Après la diffusion d’une vidéo sur les réseaux sociaux, la justice française a ouvert une enquête pour incitation publique à la haine raciale. Les images montrent un groupe de jeunes dans une discothèque du sud de la France, à Rodez (département de l’Aveyron), scandant ensemble le slogan « Marine au pouvoir, les Arabes à la boucherie ». Cet incident provoque une indignation nationale et soulève des questions sur une possible diffusion de slogans d’extrême droite au-delà des réseaux sociaux.

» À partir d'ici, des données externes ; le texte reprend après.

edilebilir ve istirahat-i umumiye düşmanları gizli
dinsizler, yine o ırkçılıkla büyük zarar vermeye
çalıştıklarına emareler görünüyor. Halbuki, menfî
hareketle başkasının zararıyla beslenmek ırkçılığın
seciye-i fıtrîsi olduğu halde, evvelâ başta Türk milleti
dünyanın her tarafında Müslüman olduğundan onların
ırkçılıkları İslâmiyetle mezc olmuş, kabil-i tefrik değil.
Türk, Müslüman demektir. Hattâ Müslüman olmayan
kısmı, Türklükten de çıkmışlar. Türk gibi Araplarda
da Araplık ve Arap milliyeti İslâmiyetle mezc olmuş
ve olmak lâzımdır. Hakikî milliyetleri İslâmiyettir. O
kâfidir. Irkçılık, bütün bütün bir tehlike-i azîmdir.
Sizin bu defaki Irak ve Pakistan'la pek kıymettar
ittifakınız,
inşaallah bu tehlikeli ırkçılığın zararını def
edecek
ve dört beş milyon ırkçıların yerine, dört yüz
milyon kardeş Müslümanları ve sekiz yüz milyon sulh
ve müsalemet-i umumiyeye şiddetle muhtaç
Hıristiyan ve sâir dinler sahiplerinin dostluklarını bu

La vidéo a été filmée dans la zone fumeur d’une boîte de nuit et s’est rapidement propagée sur différentes plateformes. Après que ces images aient été signalées au parquet, celui-ci a chargé la police d’une enquête pour suspicion d’incitation publique à la haine raciale.

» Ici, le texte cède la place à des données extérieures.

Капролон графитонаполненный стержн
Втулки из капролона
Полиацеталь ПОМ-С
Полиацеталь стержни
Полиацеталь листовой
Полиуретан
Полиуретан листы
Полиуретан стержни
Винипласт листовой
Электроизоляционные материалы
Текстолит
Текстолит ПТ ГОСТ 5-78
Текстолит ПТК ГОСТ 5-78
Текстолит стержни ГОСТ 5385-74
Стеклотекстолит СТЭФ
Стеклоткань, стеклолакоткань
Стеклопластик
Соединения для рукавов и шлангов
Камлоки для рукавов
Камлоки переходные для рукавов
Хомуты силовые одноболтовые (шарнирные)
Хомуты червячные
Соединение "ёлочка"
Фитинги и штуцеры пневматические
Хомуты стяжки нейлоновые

Le cas attire une attention particulière car presque simultanément, une autre vidéo en provenance du département de l’Ardèche est apparue. On y voit également un autre groupe de jeunes reprenant le même slogan. Les enquêteurs examinent désormais s’il existe un lien entre ces deux incidents ou s’il s’agit d’un slogan plus largement diffusé dans certains milieux d’extrême droite.
La phrase scandée associe le soutien à la présidente du Rassemblement National, Marine Le Pen, à un appel explicite à la violence contre les personnes d’origine arabe. Selon la loi française, les appels publics à la haine ou à la violence fondés sur l’origine ou l’appartenance ethnique constituent un délit passible de poursuites pénales.
Le porte-parole du Rassemblement National, Laurent Jacobelli, a publiquement pris ses distances avec ces propos. Les slogans n’avaient « rien à voir avec les valeurs » de son parti, a-t-il déclaré.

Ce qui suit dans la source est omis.